Investment options provided through LifeLong Income Plans vary across asset classes and investment styles, with flexible structures enabling you to customize them to meet your goals, time horizon, risk tolerance and retirement timeline. It provides protection benefits, lifelong income streams and optional living benefits; performance is subject to market forces so its value could increase or decrease over time.
VUL policies are typically tailored to meet the life insurance needs of high-income earners and retirees, who typically possess greater investment resources and may need greater protection.
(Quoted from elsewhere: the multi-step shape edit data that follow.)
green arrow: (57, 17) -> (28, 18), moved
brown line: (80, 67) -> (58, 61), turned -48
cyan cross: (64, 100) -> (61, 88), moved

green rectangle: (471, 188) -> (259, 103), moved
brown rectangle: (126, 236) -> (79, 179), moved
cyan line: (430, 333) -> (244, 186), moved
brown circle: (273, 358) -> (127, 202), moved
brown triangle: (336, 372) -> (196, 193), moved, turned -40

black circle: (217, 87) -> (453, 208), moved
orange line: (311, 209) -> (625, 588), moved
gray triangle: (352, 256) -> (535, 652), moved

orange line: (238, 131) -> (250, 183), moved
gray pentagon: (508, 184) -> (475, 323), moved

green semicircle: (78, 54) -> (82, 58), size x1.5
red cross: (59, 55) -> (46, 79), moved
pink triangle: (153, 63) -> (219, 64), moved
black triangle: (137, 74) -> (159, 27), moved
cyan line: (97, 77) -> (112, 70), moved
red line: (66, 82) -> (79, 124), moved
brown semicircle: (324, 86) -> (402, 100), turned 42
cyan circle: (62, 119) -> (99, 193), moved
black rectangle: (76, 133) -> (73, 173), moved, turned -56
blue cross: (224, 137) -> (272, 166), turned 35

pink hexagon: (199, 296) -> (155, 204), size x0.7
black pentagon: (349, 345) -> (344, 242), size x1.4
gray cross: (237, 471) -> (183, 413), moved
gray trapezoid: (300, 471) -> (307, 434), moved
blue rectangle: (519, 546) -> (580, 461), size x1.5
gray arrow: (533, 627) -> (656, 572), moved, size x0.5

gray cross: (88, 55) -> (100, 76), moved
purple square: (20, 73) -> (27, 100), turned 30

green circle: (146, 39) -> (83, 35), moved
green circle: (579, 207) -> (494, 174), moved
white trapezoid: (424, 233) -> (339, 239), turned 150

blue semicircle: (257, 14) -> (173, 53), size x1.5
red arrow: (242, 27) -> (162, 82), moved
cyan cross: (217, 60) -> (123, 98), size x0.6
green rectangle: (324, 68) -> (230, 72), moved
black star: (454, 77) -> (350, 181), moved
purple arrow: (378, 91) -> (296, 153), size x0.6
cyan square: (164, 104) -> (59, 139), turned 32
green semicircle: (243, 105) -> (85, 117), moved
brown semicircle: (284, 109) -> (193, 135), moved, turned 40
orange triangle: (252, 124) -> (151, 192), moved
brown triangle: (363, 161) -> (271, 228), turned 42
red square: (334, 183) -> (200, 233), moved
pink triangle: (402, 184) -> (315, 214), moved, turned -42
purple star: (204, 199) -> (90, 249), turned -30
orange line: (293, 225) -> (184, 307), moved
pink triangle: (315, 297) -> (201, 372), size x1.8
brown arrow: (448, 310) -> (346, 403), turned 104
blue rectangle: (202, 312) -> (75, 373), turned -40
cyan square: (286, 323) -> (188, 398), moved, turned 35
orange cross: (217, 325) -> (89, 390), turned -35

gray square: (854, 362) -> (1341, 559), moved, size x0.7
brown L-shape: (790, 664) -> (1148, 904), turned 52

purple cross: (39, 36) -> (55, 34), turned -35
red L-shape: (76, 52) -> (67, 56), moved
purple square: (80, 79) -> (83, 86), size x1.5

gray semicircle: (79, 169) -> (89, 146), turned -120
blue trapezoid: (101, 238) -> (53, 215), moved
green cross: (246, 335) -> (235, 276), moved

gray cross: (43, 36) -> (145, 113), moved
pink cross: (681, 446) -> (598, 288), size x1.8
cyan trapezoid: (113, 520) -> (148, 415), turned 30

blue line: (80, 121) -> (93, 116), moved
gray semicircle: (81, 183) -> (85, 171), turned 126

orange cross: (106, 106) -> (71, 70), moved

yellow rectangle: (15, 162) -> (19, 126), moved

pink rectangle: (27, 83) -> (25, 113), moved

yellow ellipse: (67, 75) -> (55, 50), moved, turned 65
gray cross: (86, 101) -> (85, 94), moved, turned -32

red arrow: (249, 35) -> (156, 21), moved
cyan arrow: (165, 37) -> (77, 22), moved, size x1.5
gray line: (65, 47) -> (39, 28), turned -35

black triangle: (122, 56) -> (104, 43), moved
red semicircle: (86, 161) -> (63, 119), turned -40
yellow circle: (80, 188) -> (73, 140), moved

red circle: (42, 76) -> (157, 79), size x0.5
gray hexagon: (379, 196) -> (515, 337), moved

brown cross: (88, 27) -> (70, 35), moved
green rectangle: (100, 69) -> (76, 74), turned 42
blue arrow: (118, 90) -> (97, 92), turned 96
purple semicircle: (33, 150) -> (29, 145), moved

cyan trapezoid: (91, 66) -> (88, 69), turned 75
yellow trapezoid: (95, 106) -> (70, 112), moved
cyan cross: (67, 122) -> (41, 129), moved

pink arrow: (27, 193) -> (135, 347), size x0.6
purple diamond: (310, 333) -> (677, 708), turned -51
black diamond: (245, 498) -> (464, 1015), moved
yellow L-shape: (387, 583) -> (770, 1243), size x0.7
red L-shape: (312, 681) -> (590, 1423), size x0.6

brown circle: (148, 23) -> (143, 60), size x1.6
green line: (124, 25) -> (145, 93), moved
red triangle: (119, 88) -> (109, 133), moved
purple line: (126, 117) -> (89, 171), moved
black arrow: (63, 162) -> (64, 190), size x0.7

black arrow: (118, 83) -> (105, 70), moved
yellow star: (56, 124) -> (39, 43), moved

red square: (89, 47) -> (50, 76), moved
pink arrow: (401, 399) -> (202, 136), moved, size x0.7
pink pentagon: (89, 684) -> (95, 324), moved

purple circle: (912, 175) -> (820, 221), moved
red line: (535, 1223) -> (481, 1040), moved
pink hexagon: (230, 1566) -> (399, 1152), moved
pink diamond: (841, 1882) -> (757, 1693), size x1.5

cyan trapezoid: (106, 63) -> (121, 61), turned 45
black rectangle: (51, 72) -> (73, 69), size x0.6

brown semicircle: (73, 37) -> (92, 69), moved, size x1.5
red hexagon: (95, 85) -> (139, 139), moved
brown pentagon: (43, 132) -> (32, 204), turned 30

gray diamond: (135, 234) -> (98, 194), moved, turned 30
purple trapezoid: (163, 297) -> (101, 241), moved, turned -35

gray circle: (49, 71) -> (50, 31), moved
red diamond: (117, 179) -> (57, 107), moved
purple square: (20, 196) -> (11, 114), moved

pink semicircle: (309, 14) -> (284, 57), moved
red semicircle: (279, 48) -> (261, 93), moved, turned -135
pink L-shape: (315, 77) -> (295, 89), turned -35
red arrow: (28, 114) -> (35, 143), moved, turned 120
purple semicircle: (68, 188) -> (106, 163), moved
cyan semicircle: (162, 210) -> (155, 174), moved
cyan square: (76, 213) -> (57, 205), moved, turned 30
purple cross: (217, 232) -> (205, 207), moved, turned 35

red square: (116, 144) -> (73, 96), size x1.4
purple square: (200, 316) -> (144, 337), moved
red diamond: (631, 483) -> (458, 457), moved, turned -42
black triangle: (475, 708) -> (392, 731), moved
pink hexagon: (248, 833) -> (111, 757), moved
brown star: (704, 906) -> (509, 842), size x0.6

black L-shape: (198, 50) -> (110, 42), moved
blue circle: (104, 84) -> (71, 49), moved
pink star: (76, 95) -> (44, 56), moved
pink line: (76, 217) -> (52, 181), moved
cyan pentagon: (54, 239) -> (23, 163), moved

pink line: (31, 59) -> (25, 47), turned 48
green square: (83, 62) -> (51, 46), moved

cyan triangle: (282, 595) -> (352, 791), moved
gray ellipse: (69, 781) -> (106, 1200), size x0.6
While these policies can be complex and riskier than other forms of life insurance, they offer investors opportunities for wealth building through accessing investments as well as being useful tools for moving assets in an tax-efficient manner.
Lifetime annuity insurance may be an ideal solution for individuals who have reached their 401(k) and IRA contribution limits, providing additional growth potential from investments. But before making such a commitment it is important to determine whether this coverage will last throughout your entire lifespan.
Variable universal life insurance provides you with the ability to combine investment flexibility with the security of a permanent death benefit, making it a good way to transfer wealth tax-efficiently while protecting against inflation. While its high growth potential could yield substantial gains, its downsides include complexity and greater levels of risk.
This page’s information is designed to help you better understand the investment objectives, risks, charges and expenses of Guggenheim Investments variable insurance funds. Please refer to their prospectuses for additional details; investors should seek guidance from their investment or insurance professional when selecting variable life or annuity products with applicable underlying funds that fit their personal circumstances.